|Clinical Management of Abortion Complications: A practical Guide (WHO - OMS, 1994, 86 p.)|
|CHAPTER 6 - MANAGEMENT OF SEPSIS|
Continue monitoring the woman's vital signs, urine output, and fluids, as she could suddenly worsen and go into shock. Continue and adjust supportive treatment (oxygen, fluids, medicine) according to the above guidelines.
If oxygen was started because the woman became unstable, then continue as long as she remains unstable. If possible, continue during transfer of unstable patients. As the woman stabilizes, the oxygen can be gradually shut off. However, if she begins to worsen with the oxygen turned down or off, then turn the oxygen back on, at the initial rate of 6 to 8 litres per minute.
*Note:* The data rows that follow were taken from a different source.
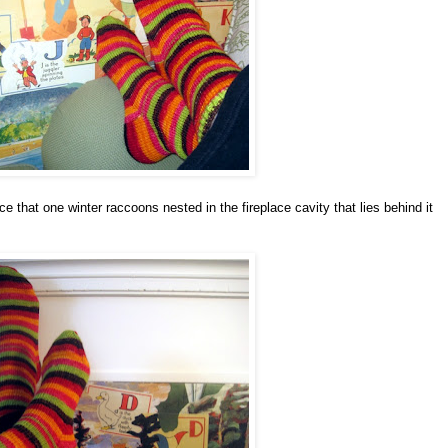
ce that one winter raccoons nested in the fireplace cavity that lies behind it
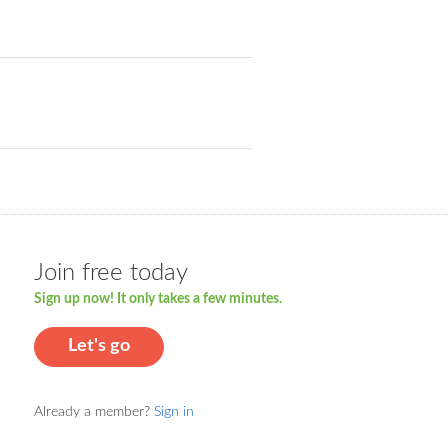
Join free today
Sign up now! It only takes a few minutes.
Let's go
Already a member?
Sign in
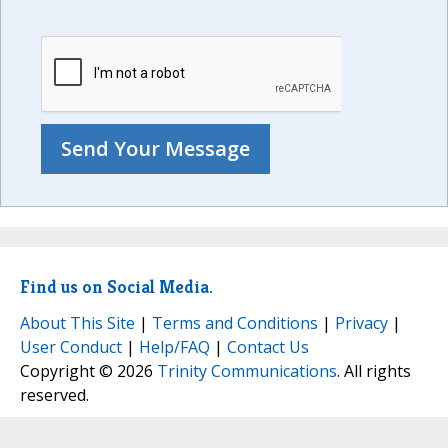
Find us on Social Media.
About This Site
|
Terms and Conditions
|
Privacy
|
User Conduct
|
Help/FAQ
|
Contact Us
Copyright © 2026
Trinity Communications
. All rights
reserved.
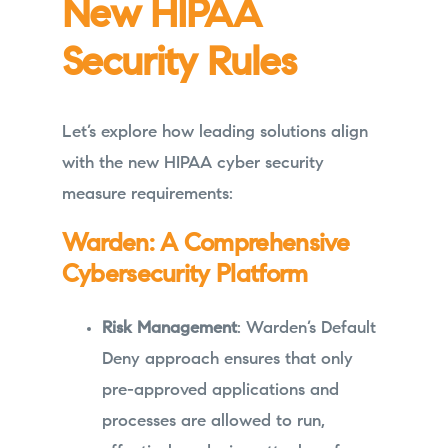
New HIPAA
Security Rules
Let’s explore how leading solutions align
with the new HIPAA cyber security
measure requirements:
Warden: A Comprehensive
Cybersecurity Platform
Risk Management
: Warden’s Default
Deny approach ensures that only
pre-approved applications and
processes are allowed to run,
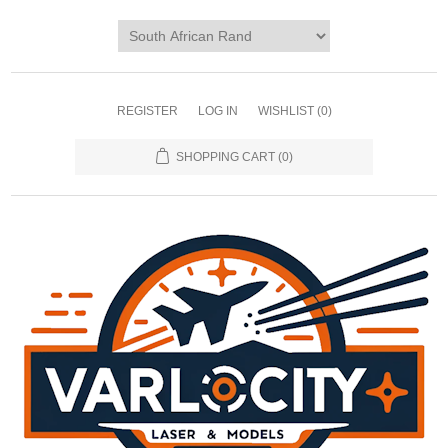
REGISTER
LOG IN
WISHLIST
(0)
SHOPPING CART
(0)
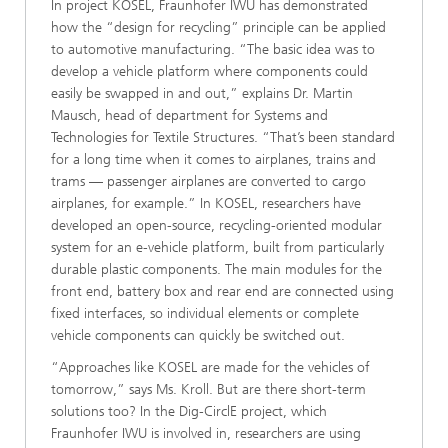
In project KOSEL, Fraunhofer IWU has demonstrated
how the “design for recycling” principle can be applied
to automotive manufacturing. “The basic idea was to
develop a vehicle platform where components could
easily be swapped in and out,” explains Dr. Martin
Mausch, head of department for Systems and
Technologies for Textile Structures. “That’s been standard
for a long time when it comes to airplanes, trains and
trams — passenger airplanes are converted to cargo
airplanes, for example.” In KOSEL, researchers have
developed an open-source, recycling-oriented modular
system for an e-vehicle platform, built from particularly
durable plastic components. The main modules for the
front end, battery box and rear end are connected using
fixed interfaces, so individual elements or complete
vehicle components can quickly be switched out.
“Approaches like KOSEL are made for the vehicles of
tomorrow,” says Ms. Kroll. But are there short-term
solutions too? In the Dig-CirclE project, which
Fraunhofer IWU is involved in, researchers are using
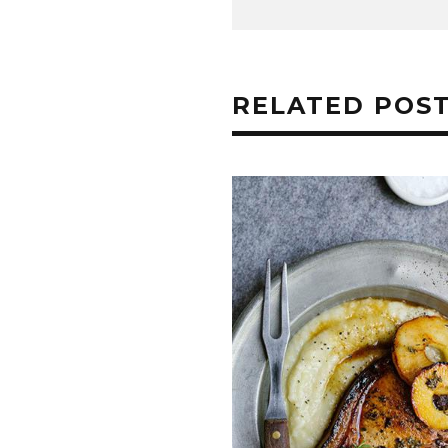
RELATED POS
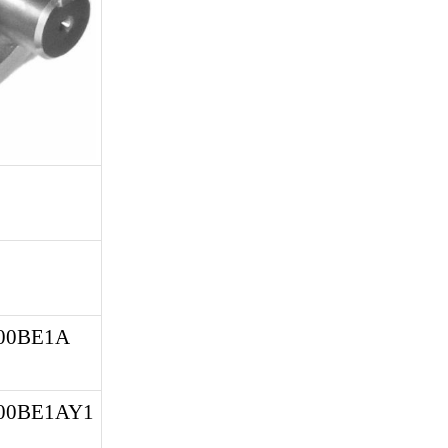
0BE1A 
00BE1AY1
IV Fluids. For stable women who are receiving intravenous fluids ONLY for the purpose of giving antibiotics, use the rate and volume recommended for the antibiotics. See Chapter 7.
For initially unstable women who are receiving intravenous fluids to correct low blood volume and to give IV antibiotics, adjust the IV fluid rate once she improves and her low fluid volume has been corrected (systolic blood pressure of at least 100 mmHg, stabilizing heart rate (under 90), urine output of at least 100 ml per 4 hours). The adjusted rate is 1 litre in 6-8 hours. See Chapter 7.
Blood transfusion. A haemoglobin of g/100 ml or less, or a haematocrit of 15% or less is life threatening and will require blood transfusion. Follow Chapter 7 guidelines and warnings for blood transfusion. Remember to include the volume of blood given when monitoring and recording the total amount of fluids given to a patient.
Antibiotic therapy should already be started for ALL women at risk for septic shock. If not, start antibiotics immediately. If pain control or tetanus toxoid have NOT been given, reassess the need. Follow treatment guidelines in the medicine section above. If treatment has been started, continue according to the schedules for antibiotics and pain control in Chapter 7.